И однажды среди дня появилась на посольском дворе добрая дюжина людей — на конях, с пиками и саблями.
Дьяк Алферий, выглянув в окно, тут же понял — не во дворец ему ехать: азямы на всадниках были ношеные, кони нечищенные, сапоги старые. Не охранники султана — балтаджи — въехали во двор — простые воины — капы-кулу. Тревожно обшарив глазами толпу всадников, дьяк увидел Зелфукара-агу — и у него слегка отлегло от сердца.
Толмач вошел в дом с толстым низеньким десятником и красивым юношей, одетым в богатый халат. Взглянув на Кузовлева — будто видел его впервые, толмач сказал, как пролаял:
— За многие вины вашего царя сидеть вам, послы, в избе, никуда не выходя, пока царь урусов не напишет, зачем готовит к весне шайки лихих людей воевать крымский юрт и полночный берег Порты. А появятся казаки на море — сожгут в пепел и тебя, дьяк Алферий, и товарища твоего Степана.
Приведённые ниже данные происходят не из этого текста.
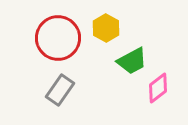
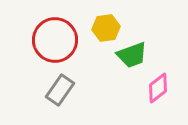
yellow hexagon: rotated 24 degrees clockwise
red circle: moved 3 px left, 2 px down
green trapezoid: moved 6 px up; rotated 8 degrees clockwise
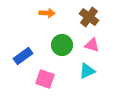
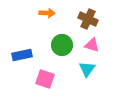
brown cross: moved 1 px left, 2 px down; rotated 12 degrees counterclockwise
blue rectangle: moved 1 px left, 1 px up; rotated 24 degrees clockwise
cyan triangle: moved 2 px up; rotated 30 degrees counterclockwise
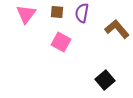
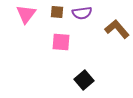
purple semicircle: rotated 108 degrees counterclockwise
pink square: rotated 24 degrees counterclockwise
black square: moved 21 px left
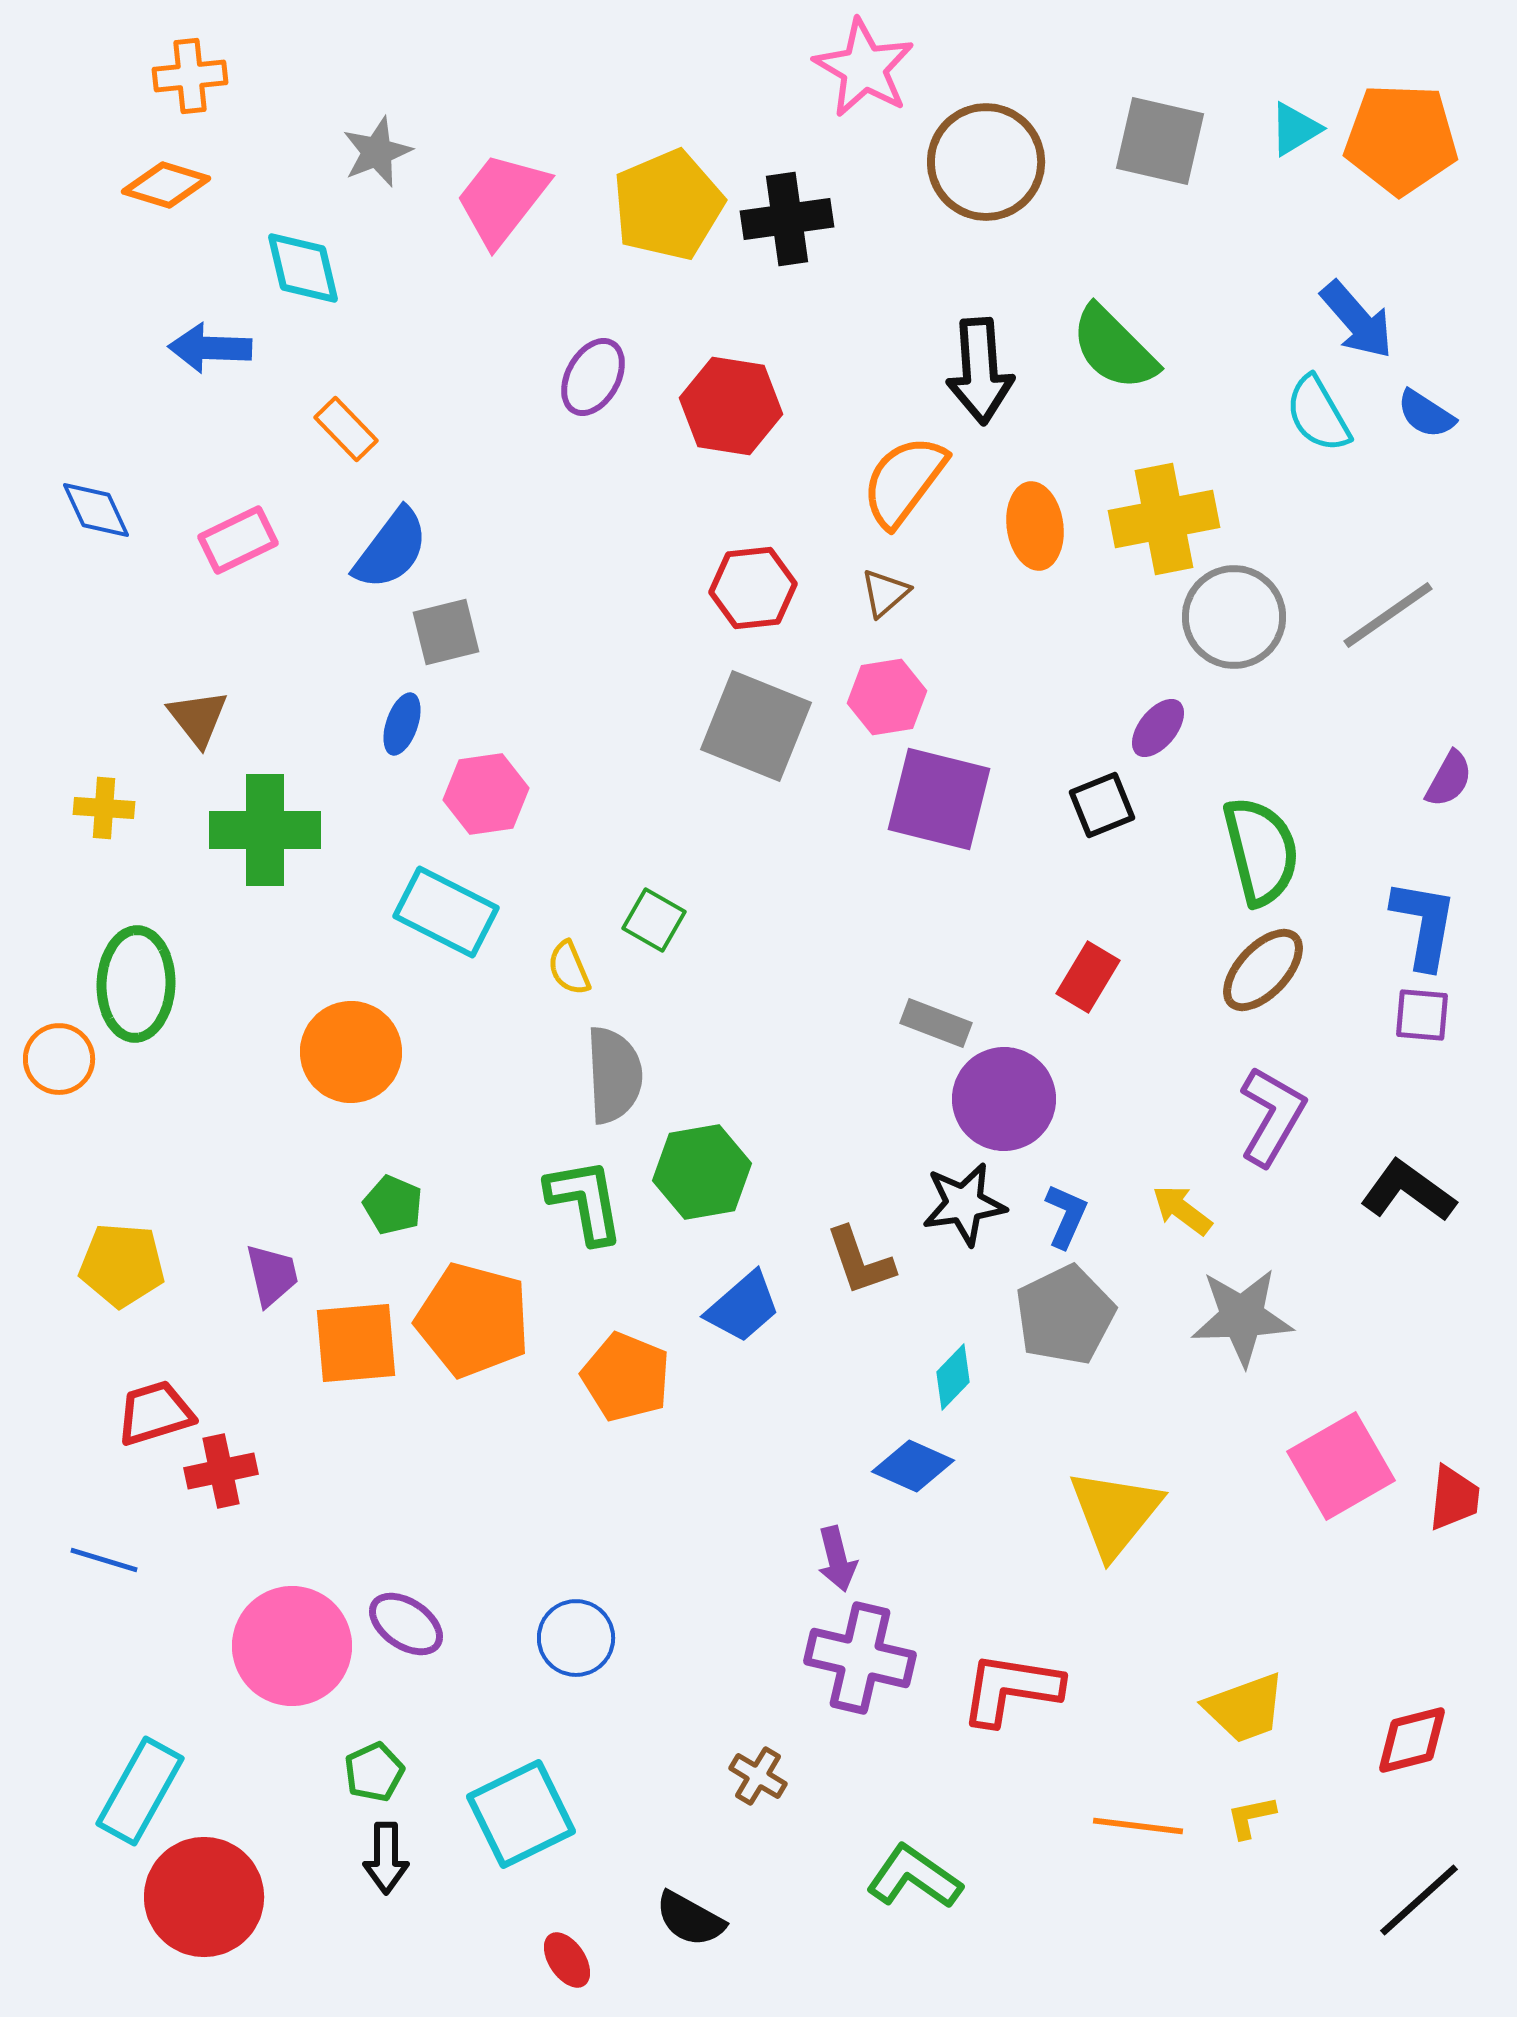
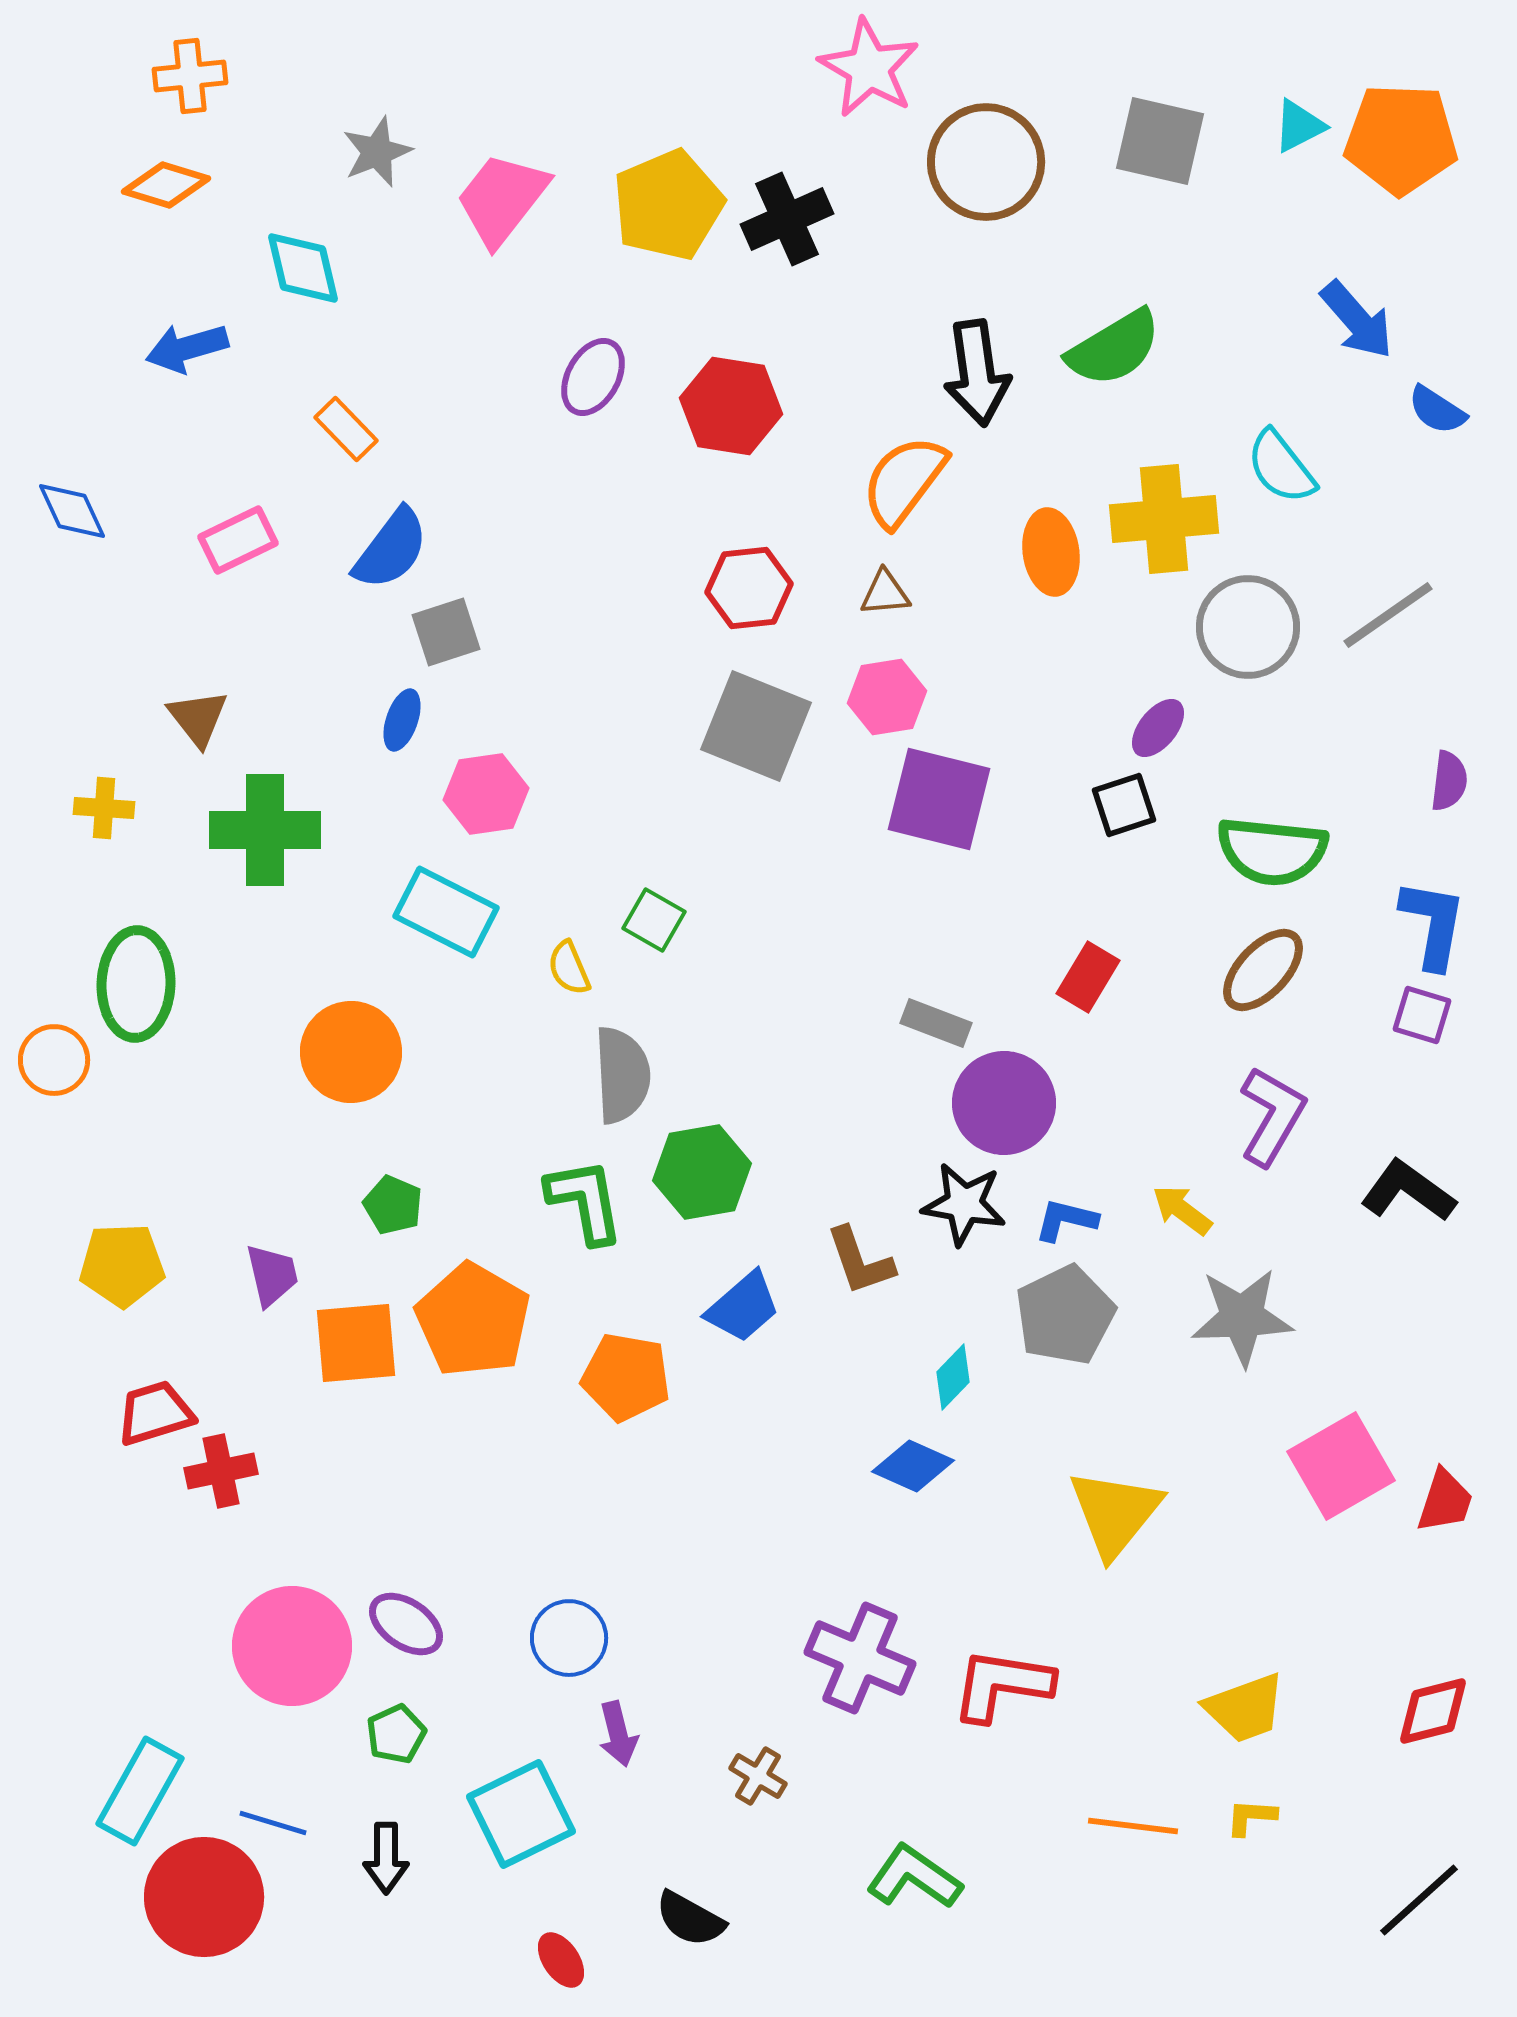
pink star at (864, 68): moved 5 px right
cyan triangle at (1295, 129): moved 4 px right, 3 px up; rotated 4 degrees clockwise
black cross at (787, 219): rotated 16 degrees counterclockwise
blue arrow at (210, 348): moved 23 px left; rotated 18 degrees counterclockwise
green semicircle at (1114, 348): rotated 76 degrees counterclockwise
black arrow at (980, 371): moved 3 px left, 2 px down; rotated 4 degrees counterclockwise
cyan semicircle at (1318, 414): moved 37 px left, 53 px down; rotated 8 degrees counterclockwise
blue semicircle at (1426, 414): moved 11 px right, 4 px up
blue diamond at (96, 510): moved 24 px left, 1 px down
yellow cross at (1164, 519): rotated 6 degrees clockwise
orange ellipse at (1035, 526): moved 16 px right, 26 px down
red hexagon at (753, 588): moved 4 px left
brown triangle at (885, 593): rotated 36 degrees clockwise
gray circle at (1234, 617): moved 14 px right, 10 px down
gray square at (446, 632): rotated 4 degrees counterclockwise
blue ellipse at (402, 724): moved 4 px up
purple semicircle at (1449, 779): moved 2 px down; rotated 22 degrees counterclockwise
black square at (1102, 805): moved 22 px right; rotated 4 degrees clockwise
green semicircle at (1261, 851): moved 11 px right; rotated 110 degrees clockwise
blue L-shape at (1424, 924): moved 9 px right
purple square at (1422, 1015): rotated 12 degrees clockwise
orange circle at (59, 1059): moved 5 px left, 1 px down
gray semicircle at (614, 1075): moved 8 px right
purple circle at (1004, 1099): moved 4 px down
black star at (964, 1204): rotated 18 degrees clockwise
blue L-shape at (1066, 1216): moved 4 px down; rotated 100 degrees counterclockwise
yellow pentagon at (122, 1265): rotated 6 degrees counterclockwise
orange pentagon at (473, 1320): rotated 15 degrees clockwise
orange pentagon at (626, 1377): rotated 12 degrees counterclockwise
red trapezoid at (1454, 1498): moved 9 px left, 3 px down; rotated 12 degrees clockwise
purple arrow at (837, 1559): moved 219 px left, 175 px down
blue line at (104, 1560): moved 169 px right, 263 px down
blue circle at (576, 1638): moved 7 px left
purple cross at (860, 1658): rotated 10 degrees clockwise
red L-shape at (1011, 1689): moved 9 px left, 4 px up
red diamond at (1412, 1740): moved 21 px right, 29 px up
green pentagon at (374, 1772): moved 22 px right, 38 px up
yellow L-shape at (1251, 1817): rotated 16 degrees clockwise
orange line at (1138, 1826): moved 5 px left
red ellipse at (567, 1960): moved 6 px left
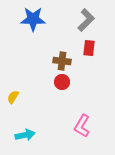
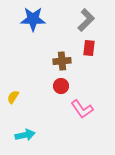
brown cross: rotated 12 degrees counterclockwise
red circle: moved 1 px left, 4 px down
pink L-shape: moved 17 px up; rotated 65 degrees counterclockwise
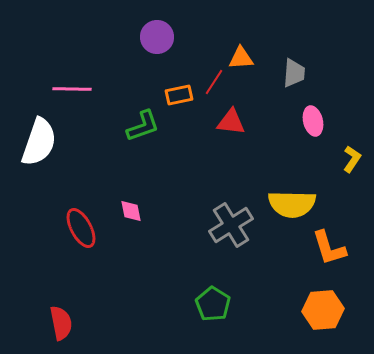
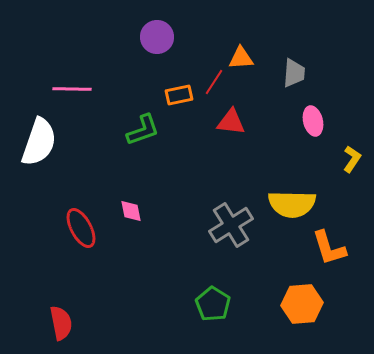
green L-shape: moved 4 px down
orange hexagon: moved 21 px left, 6 px up
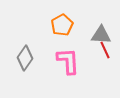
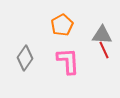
gray triangle: moved 1 px right
red line: moved 1 px left
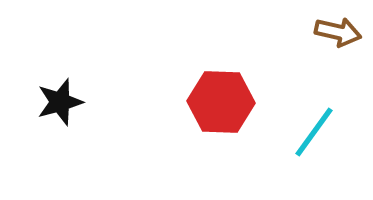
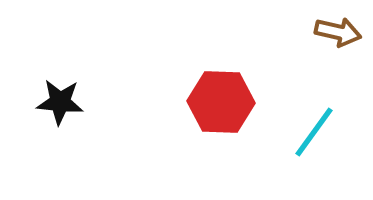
black star: rotated 21 degrees clockwise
Кузовлев понял, что Зелфукар-ага разговаривает с ним так из-за того, что рядом с ним стоит нарядный юноша — не то соглядатай, не то везир и-азама думный дворянин.
— Так говорить с его царского величества послом тебе, толмач, непригоже. И ты боярину твоему, Азему, скажи, что ни в каких государствах над послами бесчестья не бывает, и в Цареграде над послами того не бывало. А я за казаков не ответчик, потому как черкасы[5] искони государского повеленья не слушают, и живут воровским обычаем искони ж.
Телепнёв, лежа с закрытыми глазами, думал; «Ах, хорошо, Алферий, ах, верно отвечаешь татарину».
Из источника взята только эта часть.